▶ TASK ITEM: Reproduce the entries below exactly, but only from the line containing "vigilia, cadenas de" to the line containing "mo en aquellos por quienes se ora.", inclusive.

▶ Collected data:
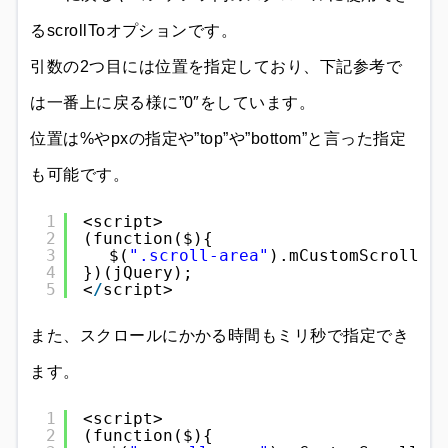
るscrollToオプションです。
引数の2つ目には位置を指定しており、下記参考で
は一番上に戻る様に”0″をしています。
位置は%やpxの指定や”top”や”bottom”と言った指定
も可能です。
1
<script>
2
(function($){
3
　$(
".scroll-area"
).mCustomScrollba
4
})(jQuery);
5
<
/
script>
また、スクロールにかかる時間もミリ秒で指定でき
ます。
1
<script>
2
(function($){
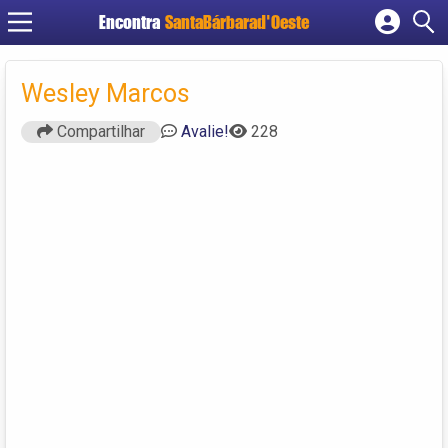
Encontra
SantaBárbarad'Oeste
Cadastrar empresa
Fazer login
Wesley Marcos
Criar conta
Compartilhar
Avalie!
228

--

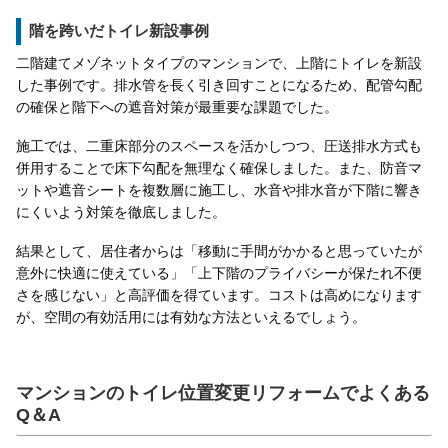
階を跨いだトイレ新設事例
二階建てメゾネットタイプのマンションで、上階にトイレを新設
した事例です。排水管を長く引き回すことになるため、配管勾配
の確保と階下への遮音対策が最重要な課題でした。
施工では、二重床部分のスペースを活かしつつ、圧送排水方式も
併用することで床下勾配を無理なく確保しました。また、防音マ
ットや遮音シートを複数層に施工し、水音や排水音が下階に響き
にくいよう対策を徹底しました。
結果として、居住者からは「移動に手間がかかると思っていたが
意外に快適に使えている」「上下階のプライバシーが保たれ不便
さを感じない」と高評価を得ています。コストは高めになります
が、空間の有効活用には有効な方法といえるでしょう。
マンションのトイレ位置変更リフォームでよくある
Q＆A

...

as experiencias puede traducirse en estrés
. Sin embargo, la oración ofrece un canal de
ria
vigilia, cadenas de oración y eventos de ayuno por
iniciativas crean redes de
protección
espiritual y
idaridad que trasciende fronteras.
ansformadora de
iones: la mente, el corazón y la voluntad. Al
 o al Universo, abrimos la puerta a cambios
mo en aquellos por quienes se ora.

▶ ANSWER SPACE:
vigilia, cadenas de oración y eventos de ayuno por
iniciativas crean redes de
protección
espiritual y
idaridad que trasciende fronteras.
ansformadora de
iones: la mente, el corazón y la voluntad. Al
 o al Universo, abrimos la puerta a cambios
mo en aquellos por quienes se ora.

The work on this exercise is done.